*** Data section ***

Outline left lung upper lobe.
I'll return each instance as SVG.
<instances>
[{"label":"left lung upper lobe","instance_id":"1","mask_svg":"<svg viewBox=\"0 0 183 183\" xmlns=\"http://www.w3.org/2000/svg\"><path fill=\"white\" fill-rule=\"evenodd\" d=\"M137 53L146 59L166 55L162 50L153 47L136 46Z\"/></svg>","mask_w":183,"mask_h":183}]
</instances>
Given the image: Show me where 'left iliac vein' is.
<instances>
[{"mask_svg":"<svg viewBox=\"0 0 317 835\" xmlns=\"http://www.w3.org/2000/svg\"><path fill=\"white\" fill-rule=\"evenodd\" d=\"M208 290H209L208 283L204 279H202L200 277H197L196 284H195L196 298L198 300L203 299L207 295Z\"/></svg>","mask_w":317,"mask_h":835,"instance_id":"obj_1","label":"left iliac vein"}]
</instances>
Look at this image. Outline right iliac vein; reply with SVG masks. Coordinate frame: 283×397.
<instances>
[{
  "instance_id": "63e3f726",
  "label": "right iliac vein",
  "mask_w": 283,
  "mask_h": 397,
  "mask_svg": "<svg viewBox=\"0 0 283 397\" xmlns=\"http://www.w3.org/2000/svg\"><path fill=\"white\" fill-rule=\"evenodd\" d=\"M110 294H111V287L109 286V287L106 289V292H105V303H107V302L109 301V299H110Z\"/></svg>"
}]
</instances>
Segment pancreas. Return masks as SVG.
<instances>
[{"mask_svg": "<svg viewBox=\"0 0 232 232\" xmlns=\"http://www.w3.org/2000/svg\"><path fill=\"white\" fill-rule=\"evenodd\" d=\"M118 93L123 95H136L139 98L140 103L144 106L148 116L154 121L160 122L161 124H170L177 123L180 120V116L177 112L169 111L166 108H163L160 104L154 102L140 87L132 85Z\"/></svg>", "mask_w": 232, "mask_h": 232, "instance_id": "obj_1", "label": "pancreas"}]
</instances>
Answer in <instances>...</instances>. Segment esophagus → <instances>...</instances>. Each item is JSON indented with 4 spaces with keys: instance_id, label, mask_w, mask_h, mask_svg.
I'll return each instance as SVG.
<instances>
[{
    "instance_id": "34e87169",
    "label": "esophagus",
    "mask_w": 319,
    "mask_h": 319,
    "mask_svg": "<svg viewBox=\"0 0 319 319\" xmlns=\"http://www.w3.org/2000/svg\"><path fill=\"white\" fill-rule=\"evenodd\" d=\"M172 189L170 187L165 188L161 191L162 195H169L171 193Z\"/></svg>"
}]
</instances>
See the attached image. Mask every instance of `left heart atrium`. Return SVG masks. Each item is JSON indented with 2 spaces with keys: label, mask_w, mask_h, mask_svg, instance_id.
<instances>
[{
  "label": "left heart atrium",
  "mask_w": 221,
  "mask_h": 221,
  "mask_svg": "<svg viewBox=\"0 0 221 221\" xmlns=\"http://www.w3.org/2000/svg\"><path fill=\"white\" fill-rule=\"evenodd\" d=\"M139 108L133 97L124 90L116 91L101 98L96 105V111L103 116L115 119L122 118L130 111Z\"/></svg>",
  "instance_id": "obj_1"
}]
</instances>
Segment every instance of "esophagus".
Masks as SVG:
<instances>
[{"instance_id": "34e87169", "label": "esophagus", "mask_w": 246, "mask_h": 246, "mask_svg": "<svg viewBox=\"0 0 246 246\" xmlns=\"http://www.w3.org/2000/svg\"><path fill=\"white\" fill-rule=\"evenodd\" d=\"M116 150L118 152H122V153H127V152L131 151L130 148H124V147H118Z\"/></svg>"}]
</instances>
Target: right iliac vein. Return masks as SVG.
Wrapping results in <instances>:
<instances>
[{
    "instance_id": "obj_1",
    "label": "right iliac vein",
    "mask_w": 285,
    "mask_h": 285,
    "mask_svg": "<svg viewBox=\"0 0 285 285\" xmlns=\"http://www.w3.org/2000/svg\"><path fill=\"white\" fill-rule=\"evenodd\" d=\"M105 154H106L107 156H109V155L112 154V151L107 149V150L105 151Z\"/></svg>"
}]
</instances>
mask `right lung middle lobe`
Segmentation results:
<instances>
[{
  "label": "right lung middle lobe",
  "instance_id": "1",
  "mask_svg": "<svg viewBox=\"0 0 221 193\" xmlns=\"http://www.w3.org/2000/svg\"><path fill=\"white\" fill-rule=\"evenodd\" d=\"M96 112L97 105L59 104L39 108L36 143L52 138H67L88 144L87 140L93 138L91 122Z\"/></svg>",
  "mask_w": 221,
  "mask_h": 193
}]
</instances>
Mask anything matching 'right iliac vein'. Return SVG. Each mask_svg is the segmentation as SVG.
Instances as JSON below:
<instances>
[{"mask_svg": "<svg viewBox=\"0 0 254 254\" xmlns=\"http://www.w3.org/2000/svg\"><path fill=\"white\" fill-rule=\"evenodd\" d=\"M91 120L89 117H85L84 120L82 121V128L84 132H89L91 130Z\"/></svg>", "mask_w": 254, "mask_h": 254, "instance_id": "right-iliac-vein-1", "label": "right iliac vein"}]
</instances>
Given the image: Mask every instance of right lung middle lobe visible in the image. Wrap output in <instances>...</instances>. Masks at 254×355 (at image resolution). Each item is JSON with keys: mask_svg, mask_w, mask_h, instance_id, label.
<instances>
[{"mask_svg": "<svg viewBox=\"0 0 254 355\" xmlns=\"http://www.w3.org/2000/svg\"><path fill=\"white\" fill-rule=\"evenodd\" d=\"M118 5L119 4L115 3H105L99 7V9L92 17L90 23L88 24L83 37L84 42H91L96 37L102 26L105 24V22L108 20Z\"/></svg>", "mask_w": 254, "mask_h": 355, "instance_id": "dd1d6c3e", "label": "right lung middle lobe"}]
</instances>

***

Exercise:
Could you output all of the records above exactly as given?

Exercise result:
Outline left lung upper lobe.
I'll return each instance as SVG.
<instances>
[{"label":"left lung upper lobe","instance_id":"1","mask_svg":"<svg viewBox=\"0 0 183 183\" xmlns=\"http://www.w3.org/2000/svg\"><path fill=\"white\" fill-rule=\"evenodd\" d=\"M137 53L146 59L166 55L162 50L153 47L136 46Z\"/></svg>","mask_w":183,"mask_h":183}]
</instances>
Given the image: Show me where 'left iliac vein' is.
<instances>
[{"mask_svg":"<svg viewBox=\"0 0 317 835\" xmlns=\"http://www.w3.org/2000/svg\"><path fill=\"white\" fill-rule=\"evenodd\" d=\"M208 290H209L208 283L204 279H202L200 277H197L196 284H195L196 298L198 300L203 299L207 295Z\"/></svg>","mask_w":317,"mask_h":835,"instance_id":"obj_1","label":"left iliac vein"}]
</instances>
Look at this image. Outline right iliac vein; reply with SVG masks. Coordinate frame: 283×397.
<instances>
[{
  "instance_id": "63e3f726",
  "label": "right iliac vein",
  "mask_w": 283,
  "mask_h": 397,
  "mask_svg": "<svg viewBox=\"0 0 283 397\" xmlns=\"http://www.w3.org/2000/svg\"><path fill=\"white\" fill-rule=\"evenodd\" d=\"M110 294H111V287L109 286V287L106 289V292H105V303H107V302L109 301V299H110Z\"/></svg>"
}]
</instances>
Segment pancreas. Return masks as SVG.
<instances>
[{"mask_svg": "<svg viewBox=\"0 0 232 232\" xmlns=\"http://www.w3.org/2000/svg\"><path fill=\"white\" fill-rule=\"evenodd\" d=\"M118 93L123 95H136L139 98L140 103L144 106L148 116L154 121L160 122L161 124H170L177 123L180 120V116L177 112L169 111L166 108H163L160 104L154 102L140 87L132 85Z\"/></svg>", "mask_w": 232, "mask_h": 232, "instance_id": "obj_1", "label": "pancreas"}]
</instances>
Answer in <instances>...</instances>. Segment esophagus → <instances>...</instances>. Each item is JSON indented with 4 spaces with keys: instance_id, label, mask_w, mask_h, mask_svg.
I'll return each instance as SVG.
<instances>
[{
    "instance_id": "34e87169",
    "label": "esophagus",
    "mask_w": 319,
    "mask_h": 319,
    "mask_svg": "<svg viewBox=\"0 0 319 319\" xmlns=\"http://www.w3.org/2000/svg\"><path fill=\"white\" fill-rule=\"evenodd\" d=\"M172 189L170 187L165 188L161 191L162 195H169L171 193Z\"/></svg>"
}]
</instances>
See the attached image. Mask every instance of `left heart atrium`. Return SVG masks. Each item is JSON indented with 2 spaces with keys: label, mask_w, mask_h, mask_svg, instance_id.
<instances>
[{
  "label": "left heart atrium",
  "mask_w": 221,
  "mask_h": 221,
  "mask_svg": "<svg viewBox=\"0 0 221 221\" xmlns=\"http://www.w3.org/2000/svg\"><path fill=\"white\" fill-rule=\"evenodd\" d=\"M139 108L133 97L124 90L116 91L101 98L96 105V111L103 116L115 119L122 118L130 111Z\"/></svg>",
  "instance_id": "obj_1"
}]
</instances>
Segment every instance of "esophagus".
Masks as SVG:
<instances>
[{"instance_id": "34e87169", "label": "esophagus", "mask_w": 246, "mask_h": 246, "mask_svg": "<svg viewBox=\"0 0 246 246\" xmlns=\"http://www.w3.org/2000/svg\"><path fill=\"white\" fill-rule=\"evenodd\" d=\"M116 150L118 152H122V153H127V152L131 151L130 148H124V147H118Z\"/></svg>"}]
</instances>
Target: right iliac vein. Return masks as SVG.
Wrapping results in <instances>:
<instances>
[{
    "instance_id": "obj_1",
    "label": "right iliac vein",
    "mask_w": 285,
    "mask_h": 285,
    "mask_svg": "<svg viewBox=\"0 0 285 285\" xmlns=\"http://www.w3.org/2000/svg\"><path fill=\"white\" fill-rule=\"evenodd\" d=\"M105 154H106L107 156H109V155L112 154V151L107 149V150L105 151Z\"/></svg>"
}]
</instances>
mask `right lung middle lobe`
Segmentation results:
<instances>
[{
  "label": "right lung middle lobe",
  "instance_id": "1",
  "mask_svg": "<svg viewBox=\"0 0 221 193\" xmlns=\"http://www.w3.org/2000/svg\"><path fill=\"white\" fill-rule=\"evenodd\" d=\"M96 112L97 105L59 104L39 108L36 143L52 138H67L88 144L87 140L93 138L91 122Z\"/></svg>",
  "mask_w": 221,
  "mask_h": 193
}]
</instances>
Mask anything matching 'right iliac vein'. Return SVG. Each mask_svg is the segmentation as SVG.
Instances as JSON below:
<instances>
[{"mask_svg": "<svg viewBox=\"0 0 254 254\" xmlns=\"http://www.w3.org/2000/svg\"><path fill=\"white\" fill-rule=\"evenodd\" d=\"M91 120L89 117H85L84 120L82 121V128L84 132H89L91 130Z\"/></svg>", "mask_w": 254, "mask_h": 254, "instance_id": "right-iliac-vein-1", "label": "right iliac vein"}]
</instances>
Given the image: Mask every instance of right lung middle lobe visible in the image. Wrap output in <instances>...</instances>. Masks at 254×355 (at image resolution). Each item is JSON with keys: mask_svg, mask_w, mask_h, instance_id, label.
<instances>
[{"mask_svg": "<svg viewBox=\"0 0 254 355\" xmlns=\"http://www.w3.org/2000/svg\"><path fill=\"white\" fill-rule=\"evenodd\" d=\"M118 5L119 4L115 3H105L99 7V9L92 17L90 23L88 24L83 37L84 42H91L96 37L102 26L105 24V22L108 20Z\"/></svg>", "mask_w": 254, "mask_h": 355, "instance_id": "dd1d6c3e", "label": "right lung middle lobe"}]
</instances>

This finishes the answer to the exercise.